- INFORMATION GIVEN
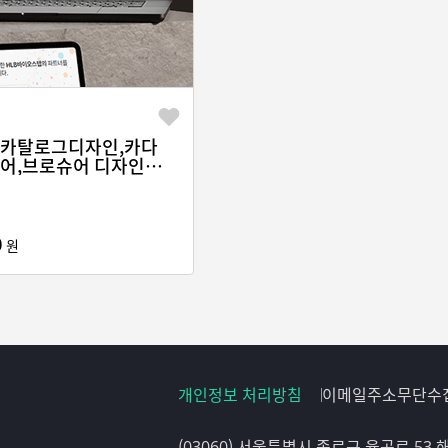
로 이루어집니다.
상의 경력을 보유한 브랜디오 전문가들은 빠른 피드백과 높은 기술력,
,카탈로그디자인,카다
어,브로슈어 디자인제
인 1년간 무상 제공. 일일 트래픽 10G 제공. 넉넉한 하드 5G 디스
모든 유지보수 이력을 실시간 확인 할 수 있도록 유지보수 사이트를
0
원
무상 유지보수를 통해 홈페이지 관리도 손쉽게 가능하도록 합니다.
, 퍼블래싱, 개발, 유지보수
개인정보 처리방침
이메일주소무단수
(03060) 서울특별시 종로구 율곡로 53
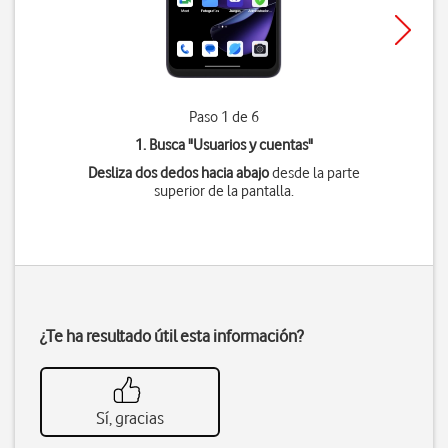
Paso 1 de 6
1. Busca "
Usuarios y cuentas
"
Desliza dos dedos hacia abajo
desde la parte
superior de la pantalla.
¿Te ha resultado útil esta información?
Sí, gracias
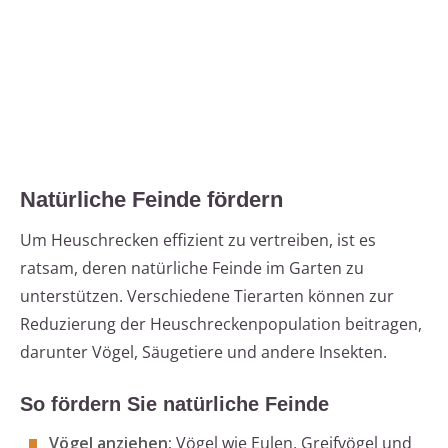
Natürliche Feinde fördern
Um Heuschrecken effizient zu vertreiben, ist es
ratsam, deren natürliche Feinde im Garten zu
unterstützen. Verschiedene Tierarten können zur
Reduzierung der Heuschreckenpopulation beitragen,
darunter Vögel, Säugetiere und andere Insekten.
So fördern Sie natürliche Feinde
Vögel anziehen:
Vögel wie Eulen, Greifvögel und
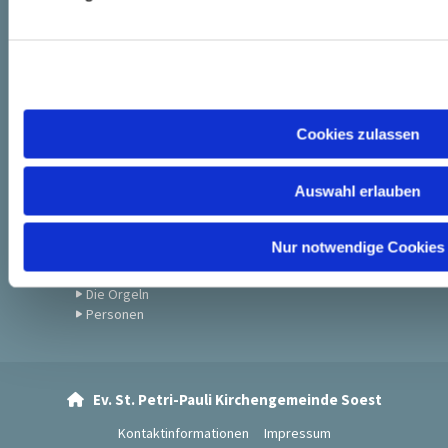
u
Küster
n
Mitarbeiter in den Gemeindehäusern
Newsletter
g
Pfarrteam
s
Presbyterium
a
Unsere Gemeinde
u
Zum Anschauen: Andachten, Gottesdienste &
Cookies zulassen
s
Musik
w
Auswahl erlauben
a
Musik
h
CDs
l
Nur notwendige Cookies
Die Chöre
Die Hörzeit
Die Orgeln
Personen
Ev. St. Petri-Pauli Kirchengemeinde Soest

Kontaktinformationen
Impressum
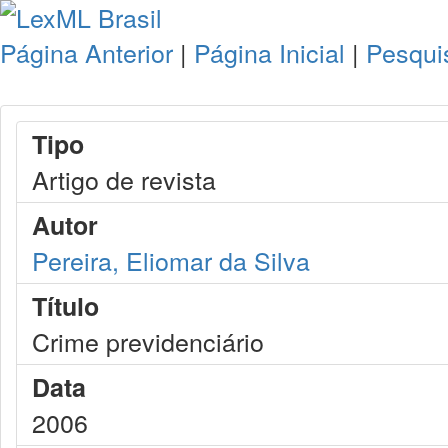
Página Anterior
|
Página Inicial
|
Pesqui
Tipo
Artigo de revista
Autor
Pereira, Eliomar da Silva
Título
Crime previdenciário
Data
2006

--

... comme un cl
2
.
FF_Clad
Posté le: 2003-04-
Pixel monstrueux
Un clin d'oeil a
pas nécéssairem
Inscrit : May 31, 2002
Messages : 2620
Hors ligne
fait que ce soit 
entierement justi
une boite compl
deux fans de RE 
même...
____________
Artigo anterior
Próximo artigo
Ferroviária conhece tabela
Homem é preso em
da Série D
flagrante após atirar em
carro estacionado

* * *

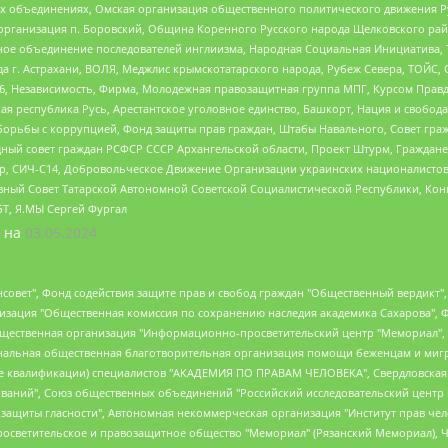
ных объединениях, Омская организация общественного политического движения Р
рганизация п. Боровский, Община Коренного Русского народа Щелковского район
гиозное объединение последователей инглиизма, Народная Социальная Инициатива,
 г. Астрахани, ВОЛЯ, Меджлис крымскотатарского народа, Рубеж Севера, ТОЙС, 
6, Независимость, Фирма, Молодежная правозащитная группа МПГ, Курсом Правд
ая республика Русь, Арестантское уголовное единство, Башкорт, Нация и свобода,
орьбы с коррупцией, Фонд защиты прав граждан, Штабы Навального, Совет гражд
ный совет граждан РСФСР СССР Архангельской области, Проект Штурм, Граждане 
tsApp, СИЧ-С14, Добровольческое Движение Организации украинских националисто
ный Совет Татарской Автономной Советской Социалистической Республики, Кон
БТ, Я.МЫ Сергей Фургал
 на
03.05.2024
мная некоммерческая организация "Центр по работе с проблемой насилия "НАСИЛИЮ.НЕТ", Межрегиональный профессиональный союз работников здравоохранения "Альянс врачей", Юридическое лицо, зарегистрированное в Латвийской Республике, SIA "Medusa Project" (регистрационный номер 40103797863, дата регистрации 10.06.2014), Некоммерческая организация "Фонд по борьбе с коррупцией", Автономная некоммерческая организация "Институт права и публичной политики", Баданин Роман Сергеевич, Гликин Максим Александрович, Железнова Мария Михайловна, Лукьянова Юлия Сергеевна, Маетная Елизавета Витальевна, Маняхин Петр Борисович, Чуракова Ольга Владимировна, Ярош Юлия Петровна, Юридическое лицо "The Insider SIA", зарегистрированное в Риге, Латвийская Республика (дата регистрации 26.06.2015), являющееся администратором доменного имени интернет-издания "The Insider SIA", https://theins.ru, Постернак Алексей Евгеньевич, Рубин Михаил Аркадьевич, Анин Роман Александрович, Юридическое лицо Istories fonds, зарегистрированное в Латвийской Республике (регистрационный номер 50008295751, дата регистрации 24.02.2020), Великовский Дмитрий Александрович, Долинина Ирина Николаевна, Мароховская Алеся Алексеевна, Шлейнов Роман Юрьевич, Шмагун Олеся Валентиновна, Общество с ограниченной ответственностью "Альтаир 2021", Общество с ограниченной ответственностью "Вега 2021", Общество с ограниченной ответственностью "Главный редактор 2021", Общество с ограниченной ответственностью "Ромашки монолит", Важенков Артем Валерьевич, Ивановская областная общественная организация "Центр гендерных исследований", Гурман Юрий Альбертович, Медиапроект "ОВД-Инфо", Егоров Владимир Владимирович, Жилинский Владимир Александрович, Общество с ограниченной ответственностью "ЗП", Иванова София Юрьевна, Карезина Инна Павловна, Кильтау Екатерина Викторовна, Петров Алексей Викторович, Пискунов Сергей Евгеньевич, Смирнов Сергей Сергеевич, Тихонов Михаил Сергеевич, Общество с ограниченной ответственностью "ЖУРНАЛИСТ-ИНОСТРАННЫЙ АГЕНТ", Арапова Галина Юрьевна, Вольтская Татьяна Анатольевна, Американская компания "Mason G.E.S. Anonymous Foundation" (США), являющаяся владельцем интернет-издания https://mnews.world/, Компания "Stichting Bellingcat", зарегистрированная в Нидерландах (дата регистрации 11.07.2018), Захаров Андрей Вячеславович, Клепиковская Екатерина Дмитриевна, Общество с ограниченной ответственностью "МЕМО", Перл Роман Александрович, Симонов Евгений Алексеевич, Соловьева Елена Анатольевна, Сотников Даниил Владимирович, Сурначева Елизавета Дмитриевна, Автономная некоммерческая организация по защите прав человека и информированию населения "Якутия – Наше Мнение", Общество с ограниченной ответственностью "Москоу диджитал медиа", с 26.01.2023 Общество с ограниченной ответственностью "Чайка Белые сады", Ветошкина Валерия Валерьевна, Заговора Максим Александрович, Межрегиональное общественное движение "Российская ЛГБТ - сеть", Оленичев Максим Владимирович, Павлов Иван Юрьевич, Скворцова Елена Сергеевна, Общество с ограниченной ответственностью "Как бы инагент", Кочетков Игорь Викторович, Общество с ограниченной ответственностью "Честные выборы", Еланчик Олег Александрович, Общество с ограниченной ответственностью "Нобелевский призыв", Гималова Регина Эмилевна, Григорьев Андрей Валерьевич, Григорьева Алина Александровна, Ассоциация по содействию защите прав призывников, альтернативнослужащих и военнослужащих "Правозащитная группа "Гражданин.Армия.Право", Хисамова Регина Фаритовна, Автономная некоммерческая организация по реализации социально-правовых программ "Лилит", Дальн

- TASK DIRECTIONS
Scan the data for the word "fördern" and copy every line where it shows up.

- YOUR SOLUTION
Natürliche Feinde fördern
So fördern Sie natürliche Feinde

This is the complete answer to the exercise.